I used to believe I was an absolute horrible mother. I would leave my daughter with my mother for months at a time, with not a care in the world. I mean, I knew she was safe, but I was more interested in my own well being, not my childs. Yes, I can admit that now. I'm not proud, but I've learned and now I can't imagine my home or my life without either of my children.

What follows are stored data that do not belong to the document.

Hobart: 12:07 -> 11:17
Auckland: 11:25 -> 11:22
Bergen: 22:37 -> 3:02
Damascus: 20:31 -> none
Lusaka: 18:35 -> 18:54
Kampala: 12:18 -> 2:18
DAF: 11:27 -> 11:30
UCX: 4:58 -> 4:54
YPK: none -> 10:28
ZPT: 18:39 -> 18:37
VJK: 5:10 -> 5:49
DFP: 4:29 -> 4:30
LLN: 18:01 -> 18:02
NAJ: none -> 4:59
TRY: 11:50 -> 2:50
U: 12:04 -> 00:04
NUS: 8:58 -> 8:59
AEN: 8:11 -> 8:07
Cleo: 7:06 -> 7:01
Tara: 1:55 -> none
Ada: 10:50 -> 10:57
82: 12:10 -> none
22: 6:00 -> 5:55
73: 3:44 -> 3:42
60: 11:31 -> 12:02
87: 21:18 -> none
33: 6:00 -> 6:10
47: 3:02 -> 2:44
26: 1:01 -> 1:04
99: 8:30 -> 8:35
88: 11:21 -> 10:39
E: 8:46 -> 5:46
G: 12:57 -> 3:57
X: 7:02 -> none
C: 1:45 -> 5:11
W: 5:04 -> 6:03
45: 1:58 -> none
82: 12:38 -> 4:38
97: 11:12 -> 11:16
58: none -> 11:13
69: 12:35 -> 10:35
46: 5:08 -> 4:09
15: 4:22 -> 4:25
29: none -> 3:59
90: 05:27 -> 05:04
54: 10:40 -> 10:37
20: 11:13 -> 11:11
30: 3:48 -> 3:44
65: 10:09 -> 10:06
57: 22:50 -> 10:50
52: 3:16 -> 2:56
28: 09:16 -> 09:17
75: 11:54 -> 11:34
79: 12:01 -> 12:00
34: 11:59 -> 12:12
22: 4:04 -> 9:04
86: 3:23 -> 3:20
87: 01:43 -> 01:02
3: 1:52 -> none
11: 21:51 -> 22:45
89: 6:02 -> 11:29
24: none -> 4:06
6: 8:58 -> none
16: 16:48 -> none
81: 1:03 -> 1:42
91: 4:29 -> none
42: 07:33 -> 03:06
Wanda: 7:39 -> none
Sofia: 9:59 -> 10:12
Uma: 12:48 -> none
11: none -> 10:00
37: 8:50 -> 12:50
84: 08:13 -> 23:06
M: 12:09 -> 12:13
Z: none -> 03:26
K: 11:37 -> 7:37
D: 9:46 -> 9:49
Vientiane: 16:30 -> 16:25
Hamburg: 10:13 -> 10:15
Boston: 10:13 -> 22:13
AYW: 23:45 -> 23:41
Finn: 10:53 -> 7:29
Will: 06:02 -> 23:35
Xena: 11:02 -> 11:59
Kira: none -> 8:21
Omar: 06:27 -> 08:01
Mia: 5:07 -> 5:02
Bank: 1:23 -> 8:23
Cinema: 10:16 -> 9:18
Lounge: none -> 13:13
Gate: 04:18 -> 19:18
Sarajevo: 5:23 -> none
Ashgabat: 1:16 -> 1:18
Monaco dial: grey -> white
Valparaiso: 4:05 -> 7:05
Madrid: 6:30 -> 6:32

There have been three very monumental moments of my life. First, was Renee's birth in September of 1997. I didn't realize it then, but that was the day that would change the rest of my life, and still does daily. Second, was the birth of my second child Cheyanne. She was a planned baby, so for me and my husband, well at least for me...that day was very special to me. I longed for her for months and then her arrival brought me to tears. I couldn't stop crying, I was so happy to see her.
Lastly, my nephew Damien's birth. I had been in the hospital for most of my sister's children's births, but was never allowed in the room. That was understandable, I don't let anyone in my room either except for the father and my mom, however, this time...there was no one else there. I was the only one around when my sister went into labor. I was so excited, and when he was born, the second he was born, I felt this instant closeness. An instant bond that I have to admit, I don't have with my other nephews. I try to make up for it now, but there's a lot of making up to do.
Anyway, this story DOES have a point and a horrible ending.
Every week, I make it a point to keep Alex, that's what we call Damien only because I dont agree with momma's choice of name. Sorry veronika. Sometimes I keep him for one day, sometimes I keep him a couple. I need to. I feel like he belongs here sometimes. He loves me and I know he's VERY close to me. My girl's love him to death and so does Jake. He's become attached to all of us.
Here's what happened today.
It's about 2:30pm. I call Veronika to see if Alex was dressed so that I can pick him up. I can tell that veronika is not exactly paying to attention to what I was saying, so I was listening to her and what she was doing on her end of the line. She was talking to a little kid. She was asking him if he was okay and I hear her ask him if he fell out. I'm thinking "what?" So I ask her what's going on. She said that her upstairs neighbors kid was wandering around outside. He didn't have a coat on, and there's snow everywhere. He looks disoriented. She tells me that she thinks he fell out of the upstairs window! I'm thinking OMG, what the fuck. I ask her if she went to the neighbors house. She said they knowcked on the door, but there was no answer.
I tell her that she should call 911. She said she would, so we hung up. I put my coat on and drove over to her house, about 1 minute away and I get there as the ploice an ambulance do. I see the ploice have went into my sister's apartment, where she was keeping the little boy. He looked a little scraped up, but he wasn't crying and he didn't look scared. The emt's were holding him in a blanket and were grabbing a teddy bear from the ambulance for him. The cops ask my sister where the mother was and she didn't know. She said she knocked and got no answer.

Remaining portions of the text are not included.